L’agriculture qui ne voulait pas mourir
Plus personne ne conteste le fait que l’urbanisation grignote allègrement les terres agricoles, en Suisse comme ailleurs. L’ennui est que les trois quarts du territoire helvétique se prêtent mal à une autre utilisation que l’élevage. Si la production indigène assure quelque 60 % de l’alimentation suisse, des cantons comme celui de Genève sont bien loin d’atteindre ce pourcentage ; or c’est précisément Genève qui connaît des excédents démographiques records, une pénurie de logements d’ampleur historique et un retard phénoménal en termes d’infrastructures.
Construire, c’est bien souvent utiliser des terres fertiles. Régulièrement, les agglomérations déclassent du terrain arable pour bâtir des immeubles, des routes, des équipements. Le spectre menaçant des oppositions et des recours, dès qu’on s’approche d’une habitation, incite les pouvoirs publics comme les promoteurs privés à lorgner sur des parcelles où poussent les cardons.

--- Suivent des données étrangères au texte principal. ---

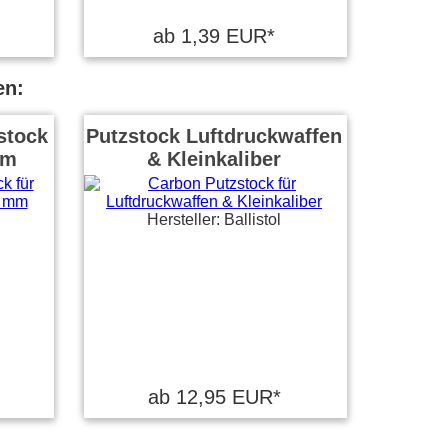
ab 1,39 EUR*
en:
stock
Putzstock Luftdruckwaffen
mm
& Kleinkaliber
Hersteller: Ballistol
ab 12,95 EUR*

Parallèlement, lors-qu’on construira, on évitera d’autres ennuis, retards et recours en abdiquant peu à peu les belles ambitions de densité : au lieu de mille logements, on finira par n’en faire que trois cents, dans de « petits immeubles villageois à taille humaine sis dans un écrin de verdure ».
Quant au paysan, il ira s’amuser avec son bruyant tracteur un peu plus loin, toujours plus loin. Mais au fait, a-t-on toujours besoin d’agriculteurs ? Le dollar et l’euro sont faibles, autant jouir de la mondialisation ! Ce raisonnement très citadin rencontre davantage d’écho qu’on ne le croit. Et ni les efforts de Berne pour réformer l’aménagement du territoire, ni le projet de politique agricole 2014-2017 ne rassurent vraiment les agriculteurs.